= Directions =
Copy the data that appears below exactly. Drop the pictures.

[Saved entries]

+++

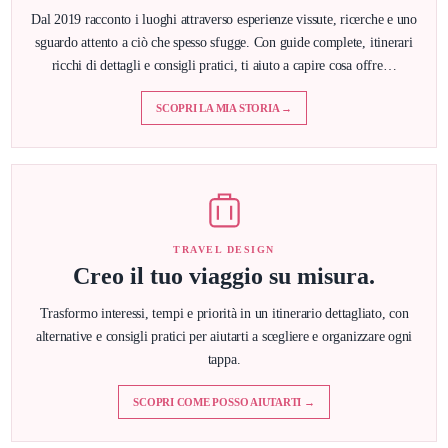
Dal 2019 racconto i luoghi attraverso esperienze vissute, ricerche e uno
sguardo attento a ciò che spesso sfugge. Con guide complete, itinerari
ricchi di dettagli e consigli pratici, ti aiuto a capire cosa offre…
SCOPRI LA MIA STORIA →
TRAVEL DESIGN
Creo il tuo viaggio su misura.
Trasformo interessi, tempi e priorità in un itinerario dettagliato, con
alternative e consigli pratici per aiutarti a scegliere e organizzare ogni
tappa.
SCOPRI COME POSSO AIUTARTI →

+++

= Answer to the problem =
Dal 2019 racconto i luoghi attraverso esperienze vissute, ricerche e uno
sguardo attento a ciò che spesso sfugge. Con guide complete, itinerari
ricchi di dettagli e consigli pratici, ti aiuto a capire cosa offre…
SCOPRI LA MIA STORIA →
TRAVEL DESIGN
Creo il tuo viaggio su misura.
Trasformo interessi, tempi e priorità in un itinerario dettagliato, con
alternative e consigli pratici per aiutarti a scegliere e organizzare ogni
tappa.
SCOPRI COME POSSO AIUTARTI →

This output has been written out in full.